Bosnian-Croat politician

Valentin Ćorić (born 23 June 1956) is a Bosnian Croat former official in the Croatian Republic of Herzeg-Bosnia. He was convicted of war crimes and crimes against humanity by the International Criminal Tribunal for the former Yugoslavia (ICTY) and sentenced to 16 years in prison.

==Background==
Ćorić was born on 23 June 1956 in Paoča, near Čitluk, in PR Bosnia and Herzegovina, FPR Yugoslavia. He graduated with an engineering degree which he put to use working in the Čitluk, bauxite mines. He moved from mining to military when he became the Commander of the training barracks in Krvavice, Croatia. In 1992 he was appointed Deputy for Security and Commander of the Military Police of the Croatian Defence Council (HVO). In late 1993, he switched Ministries to become the Minister of the Interior in the Croatian Republic of Herceg-Bosna.

==Indictment==
According to the indictment, Ćorić was, until around April 1994, "a member of a shadowy organization whose goal was to create an ethnically pure territory to be annexed and merged into a Greater Croatia". The court accused Ćorić of "inciting political, ethnic and religious hatred while also using force, intimidation and terror, (mostly by mass arrests during which people were killed) to ethnically drive non-Croatians from HVO controlled territory."

==Charges==
Taken from the UN press release:
- nine counts of grave breaches of the Geneva conventions (wilful killing; inhuman treatment (sexual assault); unlawful deportation of a civilian; unlawful transfer of a civilian; unlawful confinement of a civilian; inhuman treatment (conditions of confinement); inhuman treatment; extensive destruction of property, not justified by military necessity and carried out unlawfully and wantonly; appropriation of property, not justified by military necessity and carried out unlawfully and wantonly).
- nine counts of violations of the laws or customs of war (cruel treatment (conditions of confinement); cruel treatment; unlawful labour; wanton destruction of cities, towns or villages, or destruction not justified by military necessity; destruction or wilful damage done to institutions dedicated to religion or education; plunder of public or private property; unlawful attack on civilians; unlawful infliction of terror on civilians; cruel treatment), and
- eight counts of crimes against humanity (persecutions on political, racial and religious grounds; murder; rape; deportation; inhumane acts (forcible transfer); imprisonment; inhumane acts (conditions of confinement); inhumane acts).

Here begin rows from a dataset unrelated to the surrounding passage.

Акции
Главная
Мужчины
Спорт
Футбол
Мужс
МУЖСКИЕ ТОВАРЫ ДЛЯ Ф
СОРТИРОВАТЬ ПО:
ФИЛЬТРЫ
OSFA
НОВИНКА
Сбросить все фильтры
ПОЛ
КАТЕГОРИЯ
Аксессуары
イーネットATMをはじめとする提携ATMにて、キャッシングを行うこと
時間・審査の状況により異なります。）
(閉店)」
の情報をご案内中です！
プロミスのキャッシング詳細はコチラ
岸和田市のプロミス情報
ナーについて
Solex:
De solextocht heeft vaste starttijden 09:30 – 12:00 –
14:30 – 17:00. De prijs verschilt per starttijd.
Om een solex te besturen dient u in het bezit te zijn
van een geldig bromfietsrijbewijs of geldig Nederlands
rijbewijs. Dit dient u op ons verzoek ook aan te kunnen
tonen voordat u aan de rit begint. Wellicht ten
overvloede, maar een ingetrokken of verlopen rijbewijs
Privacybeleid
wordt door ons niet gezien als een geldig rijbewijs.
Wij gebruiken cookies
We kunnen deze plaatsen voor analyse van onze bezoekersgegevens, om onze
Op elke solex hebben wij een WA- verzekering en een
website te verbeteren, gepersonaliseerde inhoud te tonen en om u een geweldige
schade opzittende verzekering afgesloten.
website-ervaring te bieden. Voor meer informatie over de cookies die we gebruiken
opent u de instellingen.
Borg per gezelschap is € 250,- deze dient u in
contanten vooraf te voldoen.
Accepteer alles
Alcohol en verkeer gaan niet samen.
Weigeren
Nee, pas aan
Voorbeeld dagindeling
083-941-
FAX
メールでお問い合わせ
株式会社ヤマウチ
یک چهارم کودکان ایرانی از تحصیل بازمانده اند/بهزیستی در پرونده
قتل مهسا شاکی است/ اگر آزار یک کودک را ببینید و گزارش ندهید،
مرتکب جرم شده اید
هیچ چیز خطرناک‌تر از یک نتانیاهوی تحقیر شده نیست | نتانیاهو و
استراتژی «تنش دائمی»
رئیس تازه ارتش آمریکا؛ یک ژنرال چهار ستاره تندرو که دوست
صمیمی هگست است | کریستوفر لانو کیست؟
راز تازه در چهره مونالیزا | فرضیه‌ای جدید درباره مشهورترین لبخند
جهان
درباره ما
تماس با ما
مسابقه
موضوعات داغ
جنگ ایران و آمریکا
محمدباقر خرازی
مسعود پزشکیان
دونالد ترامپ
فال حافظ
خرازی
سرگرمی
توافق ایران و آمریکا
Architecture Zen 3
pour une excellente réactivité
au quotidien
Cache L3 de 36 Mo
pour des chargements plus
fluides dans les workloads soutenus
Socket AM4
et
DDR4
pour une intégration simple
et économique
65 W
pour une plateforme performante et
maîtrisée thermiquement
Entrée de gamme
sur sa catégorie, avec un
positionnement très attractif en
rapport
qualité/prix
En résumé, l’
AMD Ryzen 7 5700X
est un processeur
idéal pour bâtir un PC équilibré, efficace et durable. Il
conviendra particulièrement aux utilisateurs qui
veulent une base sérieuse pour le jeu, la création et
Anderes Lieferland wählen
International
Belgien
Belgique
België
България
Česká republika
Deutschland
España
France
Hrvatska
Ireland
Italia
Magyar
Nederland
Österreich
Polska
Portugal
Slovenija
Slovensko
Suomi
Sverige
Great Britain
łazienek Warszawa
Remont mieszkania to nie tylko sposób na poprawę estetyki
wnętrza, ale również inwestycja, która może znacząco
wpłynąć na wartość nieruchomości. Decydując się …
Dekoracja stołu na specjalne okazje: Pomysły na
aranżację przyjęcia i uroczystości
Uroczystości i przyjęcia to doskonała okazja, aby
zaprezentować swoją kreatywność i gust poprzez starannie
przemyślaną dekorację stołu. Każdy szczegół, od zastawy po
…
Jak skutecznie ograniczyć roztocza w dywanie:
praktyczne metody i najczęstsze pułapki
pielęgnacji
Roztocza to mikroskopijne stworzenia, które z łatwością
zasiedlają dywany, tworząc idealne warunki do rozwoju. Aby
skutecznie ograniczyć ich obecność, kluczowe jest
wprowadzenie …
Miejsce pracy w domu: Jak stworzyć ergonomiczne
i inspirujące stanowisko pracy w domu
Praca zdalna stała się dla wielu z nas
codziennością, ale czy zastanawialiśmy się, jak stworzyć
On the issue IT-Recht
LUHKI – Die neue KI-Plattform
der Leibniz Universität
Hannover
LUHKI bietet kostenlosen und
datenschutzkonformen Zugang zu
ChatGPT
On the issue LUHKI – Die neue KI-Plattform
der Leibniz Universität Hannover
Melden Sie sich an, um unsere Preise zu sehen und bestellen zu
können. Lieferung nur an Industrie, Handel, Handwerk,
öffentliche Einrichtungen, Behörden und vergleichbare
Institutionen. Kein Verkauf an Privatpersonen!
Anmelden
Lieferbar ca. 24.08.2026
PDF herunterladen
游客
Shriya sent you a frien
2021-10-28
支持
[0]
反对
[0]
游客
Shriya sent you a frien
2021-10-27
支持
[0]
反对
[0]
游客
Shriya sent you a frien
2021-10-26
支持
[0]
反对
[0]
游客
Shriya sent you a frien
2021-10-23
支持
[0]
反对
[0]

In November 2017, the ICTY convicted him along with five other Herceg-Bosnia officials (Jadranko Prlić, Bruno Stojić, Slobodan Praljak, Milivoj Petković and Berislav Pušić) of participating in a joint criminal enterprise aimed at ethnically cleansing Bosniaks from Bosnia. He was sentenced to 16 years in prison. He was granted early release in 2019 after serving two-thirds of his sentence for the time he was in custody.